Irvin Cobb has called Jacksonville "The City of Elms," and of late years it has become quite the fashion to praise the beauty of the quiet little Illinois town. Not long since there was an article in the Saturday Evening Post in which the statement was made that Jacksonville is the loveliest town of its class and size in this country. The town is built around a central square, as the fashion was ninety or a hundred years ago in the laying out of towns. Most of the commercial life of the town is concentrated around the Square. Tall, handsome, wide-branching elms grow in the park in the center of the Square, and the elms are inhabited by hundreds of squirrels, soft, furry, whisking denizens that play hide-and-seek in the branches the year around.

The main industry of Jacksonville is, or was seventy-five years ago, institutions of learning and of protection. There were three young ladies' seminaries, two colleges, a private asylum for the insane, a state asylum for the insane, and the largest asylum for the deaf and dumb in the United States. So cultured was the town that it was called "The Athens of America."

Well, Charles Otis Boston was born in this "Athens of America," or eight miles from it, which is about the same, for it was to Jacksonville that he and his mother drove when they had trading to do. After attending Whipple Academy, in Jacksonville, he entered the Illinois College, a Congregational school for young men. He had to work part of his way through college, a first-rate discipline for any young man. He graduated from Illinois College, and, upon his graduation, set up in business as a photographer, on the Square, of course, in sight of the elm trees and the happy squirrels.

The year 1898 was a banner year with him. In that year he was graduated, was married, and went into business, all in Jacksonville. Wasn't he the bold one, to take so many "important steps," so many "dangerous risks" in one and the same year! His bride was Miss Frances Elizabeth Stimpson, of Jacksonville. They have one child, a daughter named Barbara, and love her dearly. She is now Mrs. Scott Gardner, a graduate of Washburn College, Topeka and a Kappa Alpha Theta.

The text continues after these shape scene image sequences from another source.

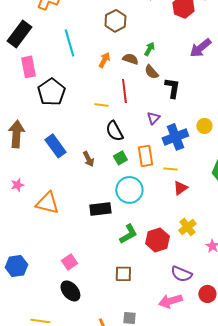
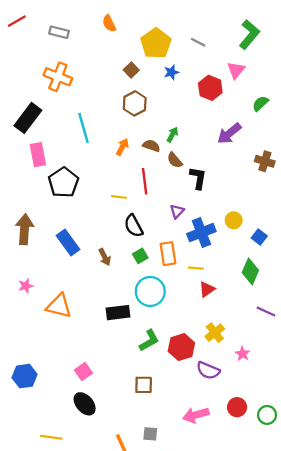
purple semicircle: (181, 274) -> (208, 370), moved

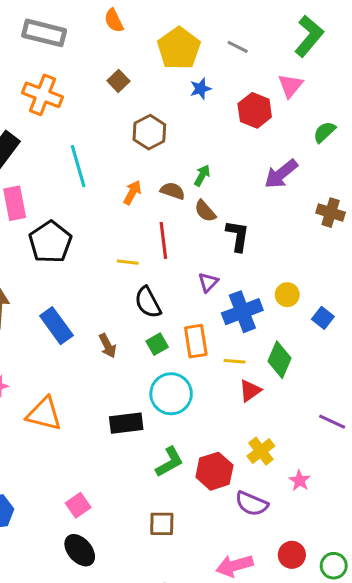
gray rectangle: (59, 32) -> (44, 33), size x1.5
brown square: (131, 70) -> (118, 81), moved
green diamond: (250, 271) -> (279, 360), moved

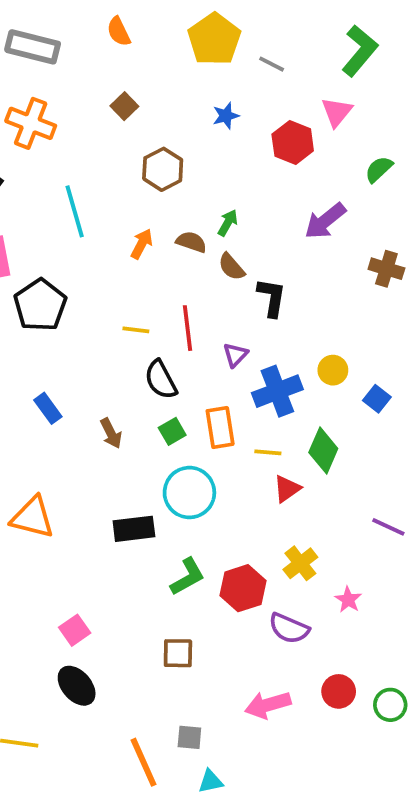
yellow pentagon: (179, 48) -> (214, 39), moved
red line: (163, 240) -> (188, 328), moved
blue rectangle: (56, 326) -> (48, 408), size x0.7

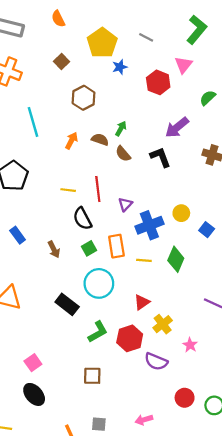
yellow pentagon: (214, 39) -> (102, 43), moved
black L-shape: (272, 297) -> (160, 157), moved, turned -30
red triangle: (287, 489) -> (142, 302), moved
black rectangle: (134, 529) -> (67, 304), turned 45
pink arrow: (268, 705) -> (144, 420), moved, size x0.7

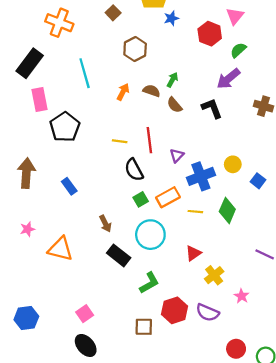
green semicircle: (208, 98) -> (238, 50), moved
orange rectangle: (116, 246) -> (168, 197), turned 70
brown arrow: (54, 249) -> (105, 224), moved
red hexagon: (130, 338) -> (175, 310), moved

In 1905 the Bostons deserted the elm trees and the squirrels and the busy Square, the scholarly quiet of Jacksonville, and came to Butler County, Kansas, settling in El Dorado, then a town of some three thousand inhabitants. The year before, the Missouri Pacific had moved its shops to Wichita, so the town was in something of a slump. Mr. Boston bought the business of a photographer, G. M. Sandifer, a Kentucky man, and started in business in a room over Selig's drug store.

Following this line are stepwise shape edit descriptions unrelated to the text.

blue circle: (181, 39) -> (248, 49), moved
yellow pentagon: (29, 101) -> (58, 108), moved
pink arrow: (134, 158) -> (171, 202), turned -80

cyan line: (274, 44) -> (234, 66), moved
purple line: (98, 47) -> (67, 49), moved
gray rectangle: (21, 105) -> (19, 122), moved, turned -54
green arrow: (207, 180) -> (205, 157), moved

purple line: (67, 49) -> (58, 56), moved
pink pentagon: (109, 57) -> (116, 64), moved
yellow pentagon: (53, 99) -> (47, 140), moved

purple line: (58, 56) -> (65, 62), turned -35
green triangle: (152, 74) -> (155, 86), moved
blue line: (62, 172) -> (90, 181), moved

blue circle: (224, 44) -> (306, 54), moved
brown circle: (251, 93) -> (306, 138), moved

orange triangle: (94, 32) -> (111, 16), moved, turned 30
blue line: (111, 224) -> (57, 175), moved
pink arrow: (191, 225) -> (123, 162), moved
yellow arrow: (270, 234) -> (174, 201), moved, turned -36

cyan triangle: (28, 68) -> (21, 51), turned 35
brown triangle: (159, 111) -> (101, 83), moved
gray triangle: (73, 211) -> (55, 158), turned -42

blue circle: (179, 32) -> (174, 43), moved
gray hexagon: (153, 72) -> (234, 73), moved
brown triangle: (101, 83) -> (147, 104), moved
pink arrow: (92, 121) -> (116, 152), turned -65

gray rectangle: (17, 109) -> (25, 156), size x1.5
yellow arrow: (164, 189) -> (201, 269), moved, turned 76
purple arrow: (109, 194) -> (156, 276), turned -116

That was twenty-nine years ago. Twenty-nine years of steady advancement. He just has moved into handsome, commodious quarters, and has fitted the new place to meet every necessity of convenience and progress. He would have moved on the 13th, but his stock was too big, so the moving could not be pulled off in one grand Big Day. He must have been disappointed.

Mr. and Mrs. Boston are members of the First Presbyterian Church. He has been superintendent of the Sunday School intermittently since 1899. He is a Rotarian, and, in point of time, just escaped being a charter member of that organization; is a member of the Chamber of Commerce, and has served on the school board and the library board twelve years. He belongs to the Country Club, has no time to play golf, and plays bridge about four times a year, probably in penance!

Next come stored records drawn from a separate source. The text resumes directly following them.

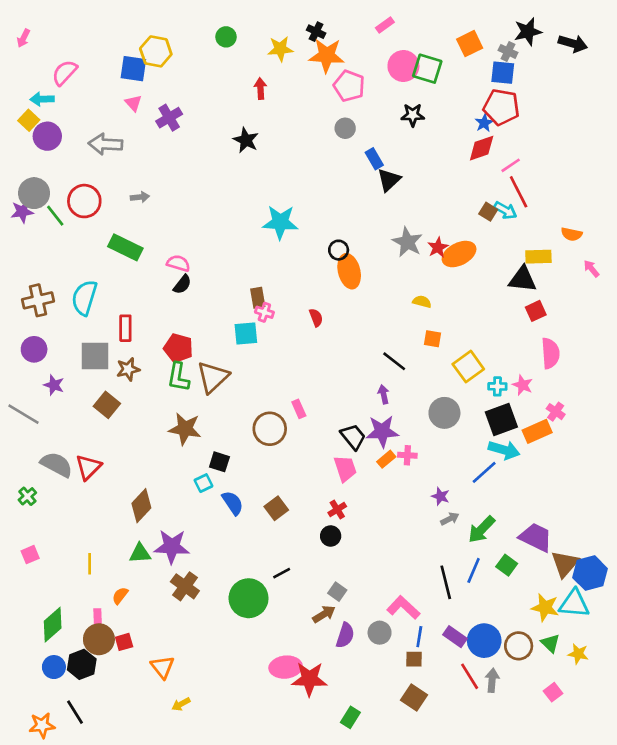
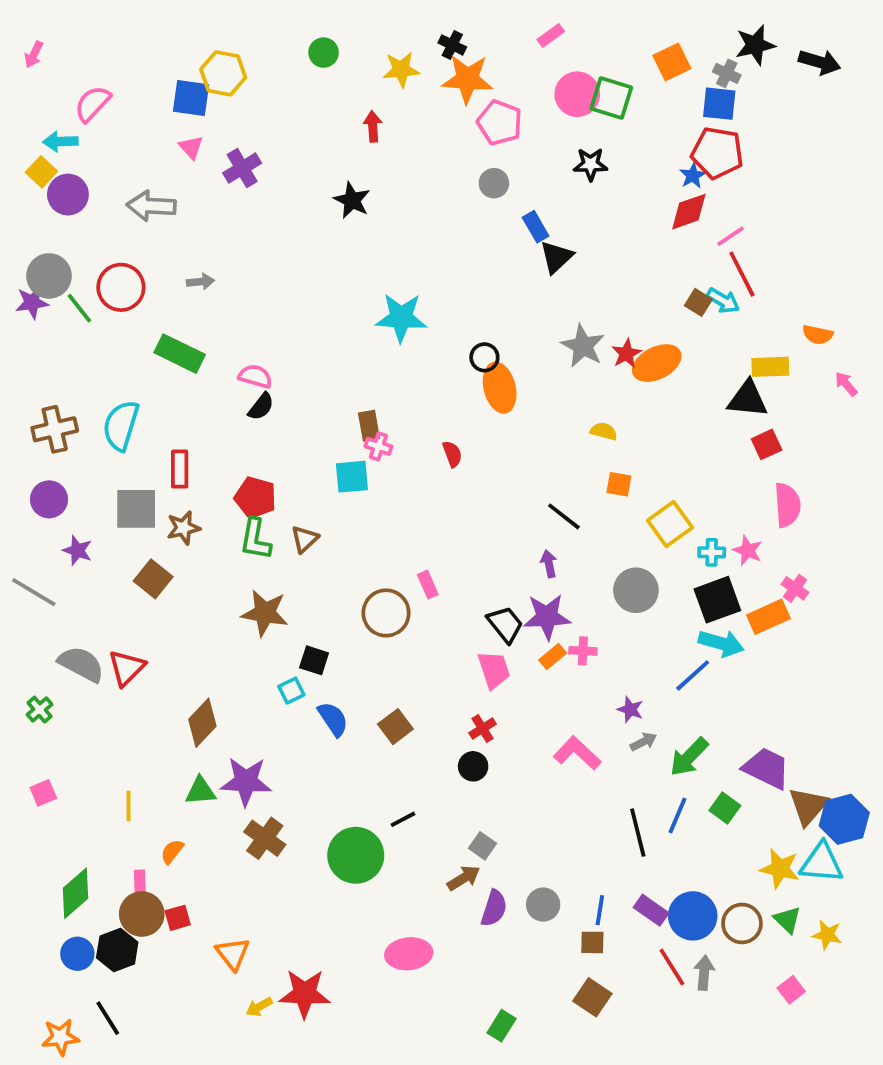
brown triangle: (213, 377) -> (305, 539), size x0.6
pink L-shape: (403, 607) -> (577, 753), moved
red star: (309, 679) -> (305, 994), moved

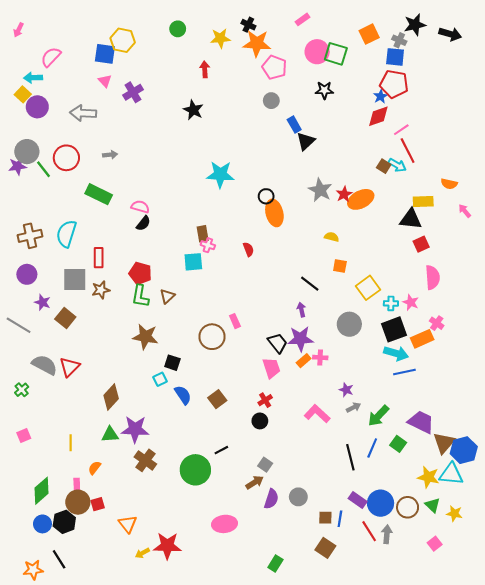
brown square: (153, 579) -> (65, 318), moved
blue line: (693, 675) -> (404, 372), moved, turned 30
blue line: (600, 910) -> (340, 519), moved

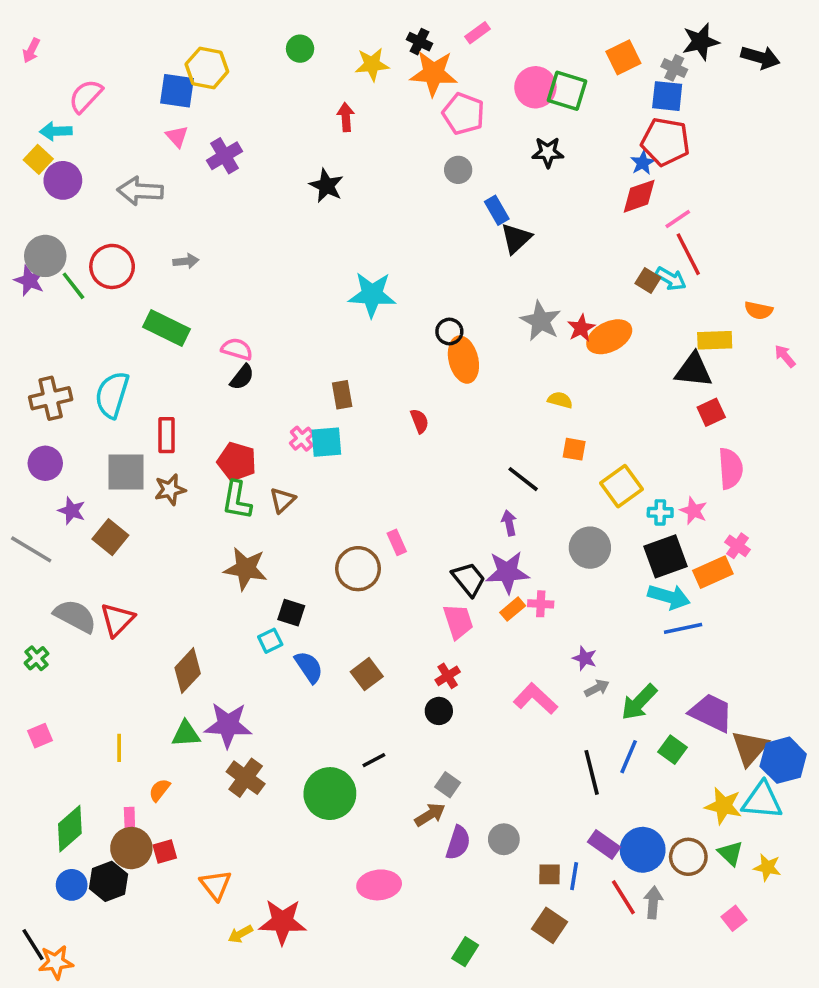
pink rectangle: (303, 19) -> (477, 33), moved
purple star: (18, 166) -> (29, 281), turned 30
pink cross: (208, 245) -> (302, 439), moved, turned 32
black line: (59, 559) -> (33, 945), moved

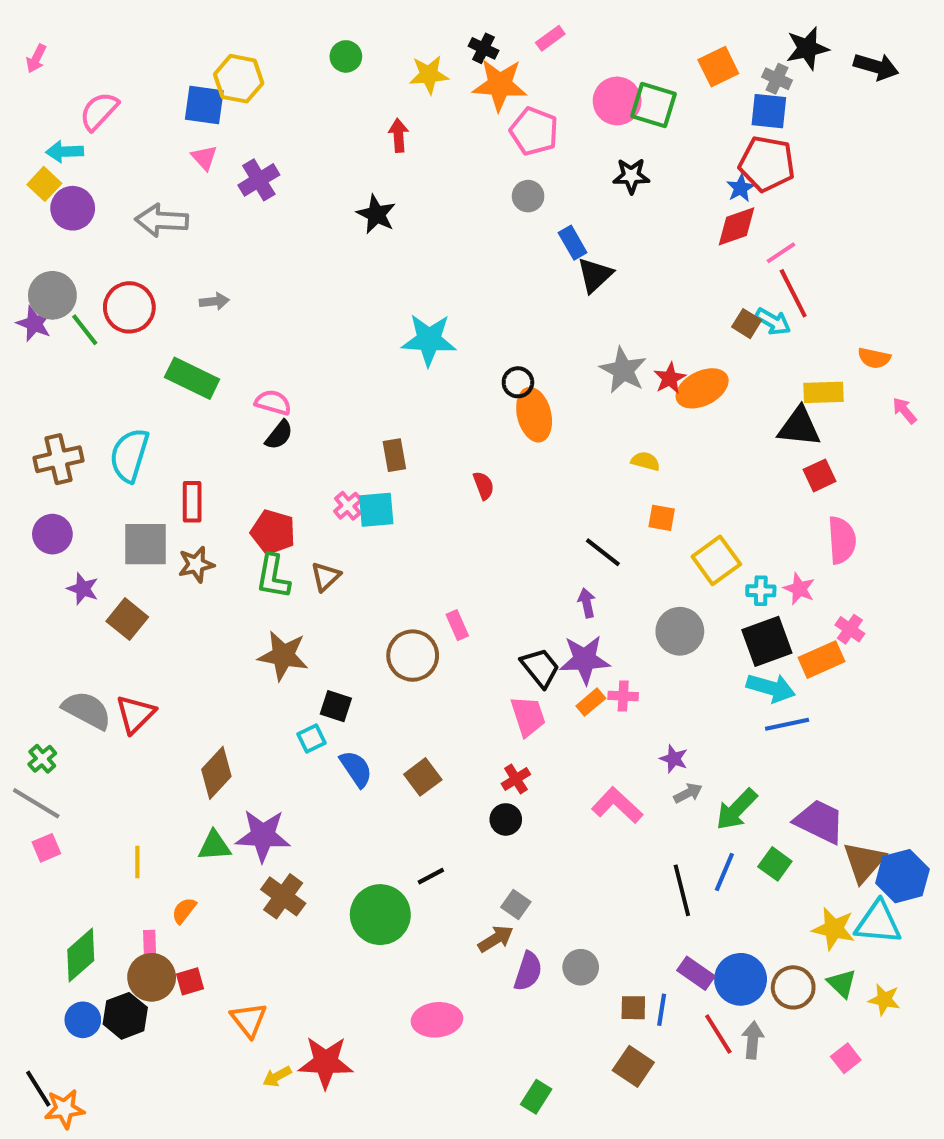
gray line: (31, 549) -> (36, 803), moved

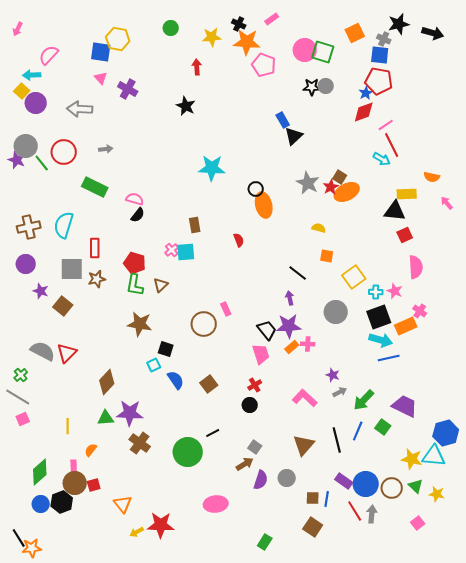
purple cross: (259, 180) -> (128, 89), turned -30
gray circle: (528, 196) -> (326, 86), moved
brown square: (747, 324) -> (340, 177), moved
brown triangle: (864, 862) -> (304, 445), moved

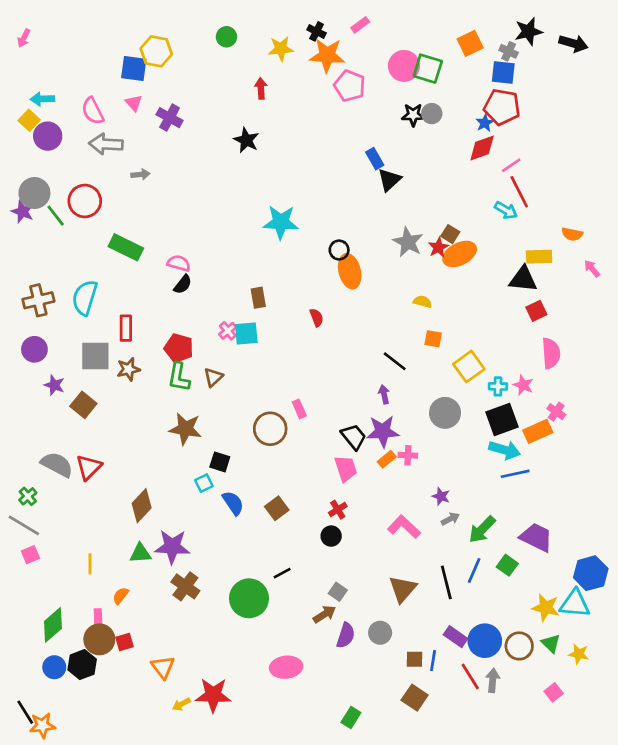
pink semicircle: (49, 55) -> (93, 111), moved, turned -70
gray arrow: (106, 149) -> (140, 175), moved

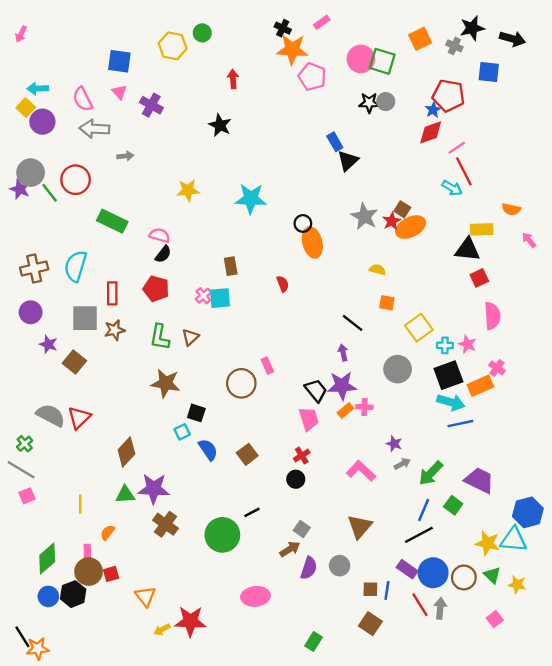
yellow star: (281, 49) -> (188, 190), moved
yellow hexagon: (156, 51) -> (173, 46), moved
blue square: (503, 73) -> (489, 72), moved
red pentagon: (179, 348) -> (156, 289), moved
black line: (446, 582) -> (419, 535), moved, turned 76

Mrs. Boston was one of the first women in El Dorado to drive a car. Which fact tells a good deal about her. It took courage, you may remember, for in those days the new motor contraption was queer and skittish, and given to mysterious halts and breakdowns, a creature of temperament.

So here are the Bostons, happy in their home life, successful in their business or profession, useful in their community, and highly valued by their fellow citizens. It's a fine total, is it not?